Harga Emas Dunia Menguat Tipis ke Level 4335 Dolar per Troy Ons

Rabu, 17 Juni 2026 | 21:29:31 WIB
Ilustrasi Emas Batangan.

JAKARTA - Grafik nilai dagang komoditas emas dan perak dilaporkan melonjak tajam setelah proyeksi kenaikan suku bunga acuan oleh Federal Reserve (The Fed) untuk periode tahun ini mulai menyusut.

Kondisi tersebut dipicu oleh tercapainya kesepakatan damai sementara antara kubu Amerika Serikat (AS) dengan Iran, yang berdampak pada penurunan harga minyak bumi sekaligus menekan laju inflasi.

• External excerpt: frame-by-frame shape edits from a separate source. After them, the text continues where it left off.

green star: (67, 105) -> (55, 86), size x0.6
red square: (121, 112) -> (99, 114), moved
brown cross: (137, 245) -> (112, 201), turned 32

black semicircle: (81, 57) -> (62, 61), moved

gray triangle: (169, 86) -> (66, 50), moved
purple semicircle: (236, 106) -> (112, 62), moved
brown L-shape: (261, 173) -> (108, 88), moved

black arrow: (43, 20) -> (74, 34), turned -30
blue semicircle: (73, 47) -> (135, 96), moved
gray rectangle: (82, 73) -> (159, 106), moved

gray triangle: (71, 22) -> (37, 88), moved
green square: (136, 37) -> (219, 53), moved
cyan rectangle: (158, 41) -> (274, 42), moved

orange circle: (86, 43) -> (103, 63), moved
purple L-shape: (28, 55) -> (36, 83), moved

Berdasarkan data dari Refinitiv, nilai emas pada penutupan perdagangan Selasa (16/6/2026) bertengger di posisi 4330,13 dolar AS per troy ons, setelah mencatatkan pertumbuhan sebesar 0,56 persen.

Laju penguatan ini memperpanjang tren positif komoditas logam mulia dengan akumulasi kenaikan mencapai 6,3 persen selama kurun waktu empat hari berturut-turut.

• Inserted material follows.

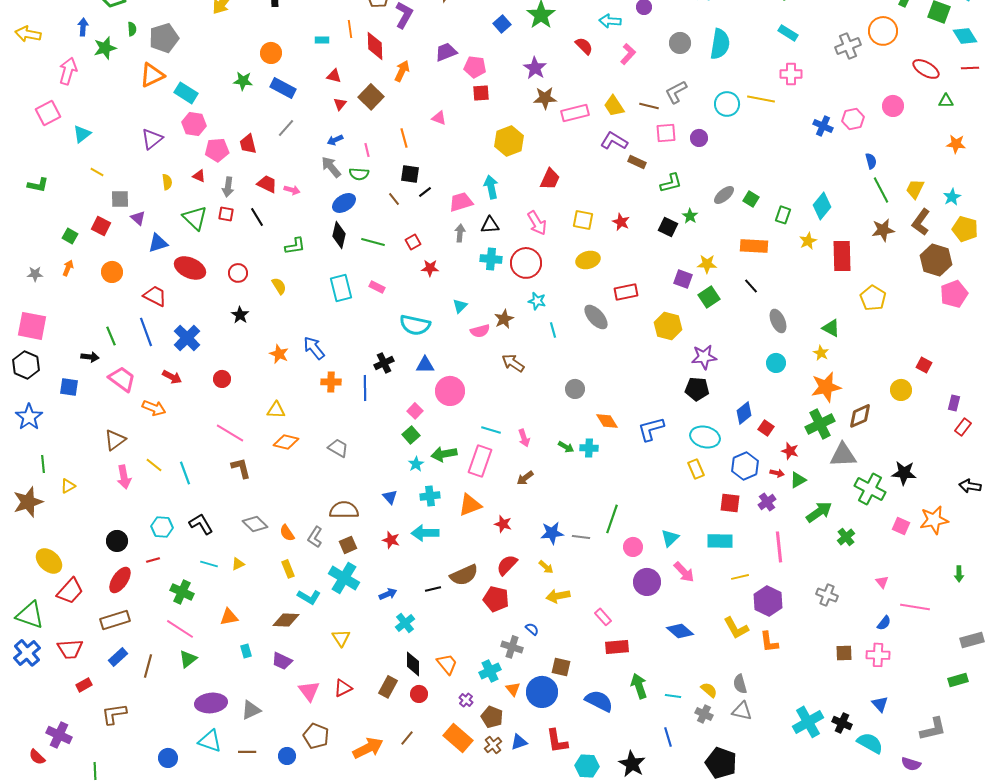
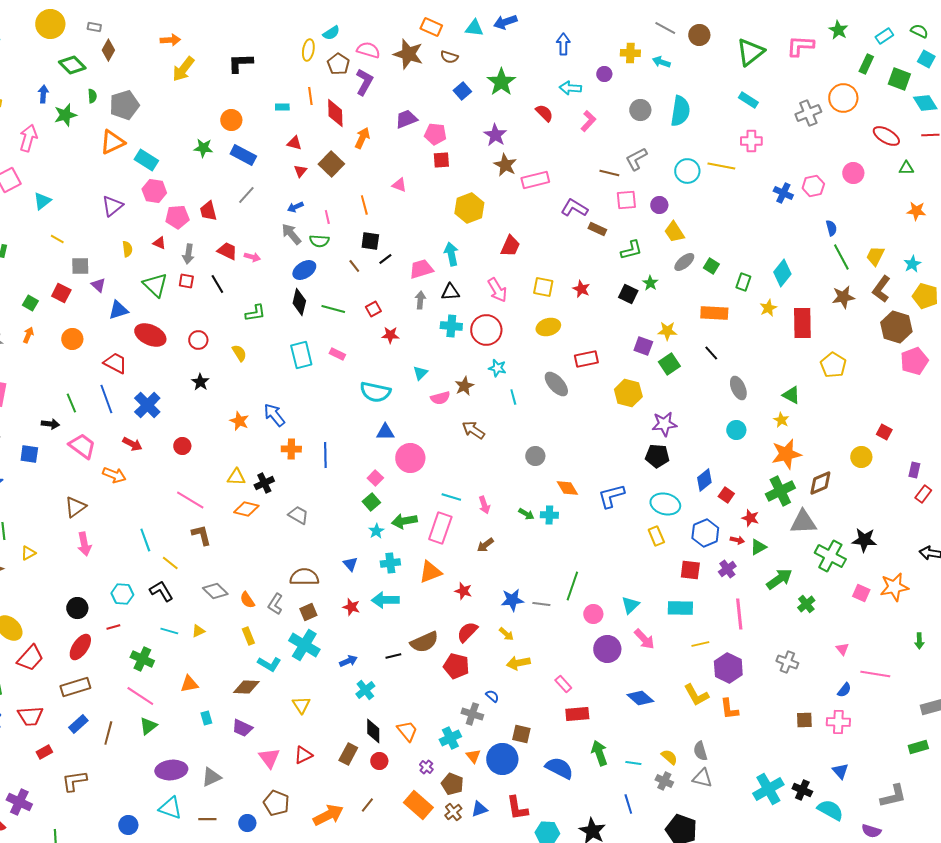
brown star: (545, 98) -> (505, 165), turned 30
yellow trapezoid: (614, 106) -> (674, 232), moved
black cross: (384, 363) -> (264, 483), moved
yellow line: (154, 465) -> (170, 563), moved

Sementara pada sesi perdagangan Rabu (17/6/2026) pukul 06.34 WIB, pergerakan harga emas terpantau masih menguat tipis sebesar 0,13 persen menuju level 4335,81 dolar AS per troy ons.

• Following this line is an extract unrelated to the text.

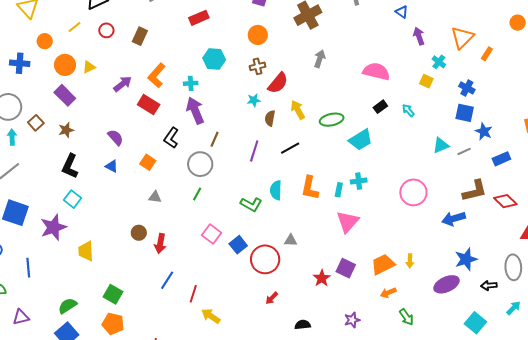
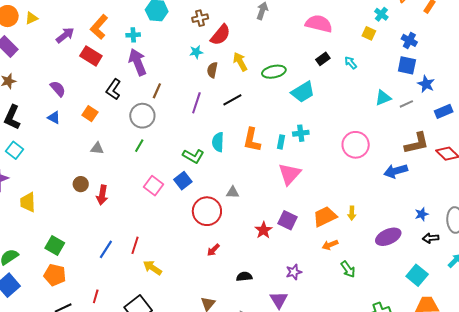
blue square: (238, 245) -> (183, 181), moved
blue star: (466, 259) -> (422, 214), moved, size x0.6
blue line: (167, 280) -> (106, 249), moved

Langkah gencatan senjata yang dicanangkan Presiden AS Donald Trump ini turut memperpanjang stabilitas selama 60 hari mendatang sekaligus mengaktifkan kembali jalur Selat Hormuz yang sebelumnya ditutup.

Direktur Perdagangan Logam High Ridge Futures, David Meger, menguraikan bahwa rencana penyelesaian konflik antara AS dan Iran menjadi stimulus utama yang menopang nilai emas dalam dua sesi terakhir.

Menurutnya, dampak nyata dari kesepakatan damai tersebut meliputi penurunan tingkat suku bunga jangka pendek, koreksi harga energi, serta berkurangnya potensi The Fed untuk mendongkrak suku bunga.

Di sisi lain, harga minyak jenis Brent ikut merosot ke bawah level 80 dolar AS per barel untuk kali pertama sejak Maret usai anjlok hampir 5 persen pada perdagangan hari Senin.

Data CME FedWatch menunjukkan spekulasi pasar terhadap kenaikan suku bunga The Fed pada Desember kini melorot ke angka 60 persen, dari yang sebelumnya berada di level 70 persen pada pekan lalu.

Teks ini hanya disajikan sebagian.